Thursday, April 30, 2009

Mozart Effect...have you listened to his Requiem?

Ever heard of the Mozart Effect?  Well, some experts say that it doesn't work or doesn't exist. I'm sure that everyone will agree that listenting to music can be influential on your mood and perhaps even your motivational drive. When I'm driving my car for an extended length, I prefer upbeat music that is engaging. When I'm tired and relaxing with a nice glass of cabernet (Silver Oak is always good...just too expensive), I prefer more cerebral or slower music. Either way, classical music fits the bill. For those new comers to classical music who really don't know where to start their education, I would recommend Mozart's Requiem. First of all, get past the fact that it is a death mass. Think more about the fact that it is music that Mozart wrote when he was in his full maturity at the end of his life. Listen to the different parts of the mass and note the different textures in the music - some feature solo instruments or voices. It can be really calming and/or enthralling to read a little on a classical work before listening to it. You can also find some FREE information online about the work sometimes even with a graphical chart with which to follow.

Many studies (here's one that is interesting: have been made on the Mozart Effect, some with more credibility than others. It seems that there could be an increase in brain power after listening to classical music. Although, I'm not the sharpest knife in the drawer and I've been listening or actively engaged in creating classical music for well over 25 years. But don't let me through the curve! 

Nonetheless, if music motivates you to study more, or stimulates you towards a stronger vilance, then that's fantastic! Whether it can make you smarter or not, well I'll leave that to the PhD's out there to argue. I can't help but see some effectiveness. One thing for sure, it doesn't hurt to listen to more music, and Mozart is a pretty cool composer. 

Friday, April 17, 2009

Educational Plateaus

Learning new skills requires patience. If you've been working at it for a while, it can seem like forever until you get the new lick under fingers, or that new dominant 7th chord arpeggiated just so, or having the keys fall into place under your fingers. Learning new skills requires an understanding of educational plateaus.

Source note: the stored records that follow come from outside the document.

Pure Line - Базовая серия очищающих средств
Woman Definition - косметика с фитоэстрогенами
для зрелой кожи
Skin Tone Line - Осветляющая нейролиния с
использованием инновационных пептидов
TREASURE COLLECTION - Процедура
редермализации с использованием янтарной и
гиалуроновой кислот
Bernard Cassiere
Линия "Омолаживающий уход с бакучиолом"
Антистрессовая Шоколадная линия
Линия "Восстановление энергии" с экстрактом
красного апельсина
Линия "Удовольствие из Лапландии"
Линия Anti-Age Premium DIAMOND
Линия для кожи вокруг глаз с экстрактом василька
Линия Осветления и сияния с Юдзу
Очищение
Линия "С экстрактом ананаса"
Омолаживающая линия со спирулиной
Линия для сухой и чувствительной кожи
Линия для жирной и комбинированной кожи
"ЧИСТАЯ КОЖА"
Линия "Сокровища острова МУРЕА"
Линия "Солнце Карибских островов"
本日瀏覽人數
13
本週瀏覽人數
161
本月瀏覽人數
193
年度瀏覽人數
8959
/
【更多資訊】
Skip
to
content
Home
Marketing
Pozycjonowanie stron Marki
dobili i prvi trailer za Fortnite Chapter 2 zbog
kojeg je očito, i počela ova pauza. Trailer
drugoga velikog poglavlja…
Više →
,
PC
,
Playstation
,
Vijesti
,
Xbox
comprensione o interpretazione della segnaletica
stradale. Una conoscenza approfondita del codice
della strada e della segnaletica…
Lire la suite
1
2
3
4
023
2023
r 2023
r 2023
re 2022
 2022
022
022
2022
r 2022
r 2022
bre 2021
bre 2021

Recently I was applying for a really fascinating job that seemed to be "me". What hit home, were the web-based questions that were asked in the form. As I was pondering my responses, I was reminded of a seemingly innocuous conversation I had with a music teacher oh so many years ago. He told me about educational plateaus.

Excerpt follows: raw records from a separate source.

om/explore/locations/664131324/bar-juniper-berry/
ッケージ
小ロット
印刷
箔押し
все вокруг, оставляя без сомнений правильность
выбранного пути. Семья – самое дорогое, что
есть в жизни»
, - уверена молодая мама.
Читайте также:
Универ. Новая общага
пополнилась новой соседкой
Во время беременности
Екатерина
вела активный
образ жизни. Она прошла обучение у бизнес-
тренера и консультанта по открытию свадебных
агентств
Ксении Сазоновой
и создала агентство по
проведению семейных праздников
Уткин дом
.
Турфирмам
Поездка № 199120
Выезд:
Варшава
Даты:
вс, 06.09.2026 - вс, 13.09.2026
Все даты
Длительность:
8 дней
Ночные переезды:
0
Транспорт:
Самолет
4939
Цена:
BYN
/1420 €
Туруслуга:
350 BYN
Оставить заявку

If you graph the learning curve of a new skill -- it really doesn't look much like a curve at all. It falls into what looks more like a series of plateaus. Early on in the learning stages,
the plateaus are fairly steep stepped. The longer you study
your skill, the smaller the plateaus become. But, they're still there.

Understanding plateaus may help you understand your individual learning progress or what may seem like a lack of progress. Keep at it. You will get to the next plateau.

Regarding the job application. I don't know yet.
We'll see.

Speaking of plateaus, I included a couple of pictures in this post that remind me of educational learning plateaus and epiphanies.
At the left are two who are enjoying an Austin sunset over a plateau.
Above, is a still from a fireworks display at a ballpark -- when you look to the sky, sometimes there's more than fireworks -- you never know when an epiphany can hit.

Saturday, April 4, 2009

Holden Beach Thoughts on Job Seaching and Big Dogs

Ever been to Holden Beach? OMG, it's Beautiful here. It has been far too long since I've been able to enjoy the "Great Escape" beach house. BTW, I have some really nice friends who let me use their house from time to time to reguvinate from whatever is ailing me.

So what's ailing me you ask, well if you read my first post I'm searching for a job...which is a full-time job in itself if you've not experienced this first hand. If you have, then you know what I'm talking about. It is apparent that the more versatile you are the more likely you'll land a job fairly quickly. Although I feel I'm fairly well-balanced in three industries, it still just doesn't seem to matter. Perhaps the stars are not lined up yet (topic for another blog?).

What are my three industries? Music, Education, Technology. What's nice about this is that I can mix and match each within each other. Music Technology, Education Software, Product Clinicians, Software Training, etc. So, the question still begs...where are the jobs?

So What's With the "Big Dogs" in the Title?

Well, here I am at Holden Beach with a big dog: half dalmation and half boxer. He's really a cool pub - stocky, stout, and cute with a touch of hypertension (he's a mix afterall). Check out his pic above!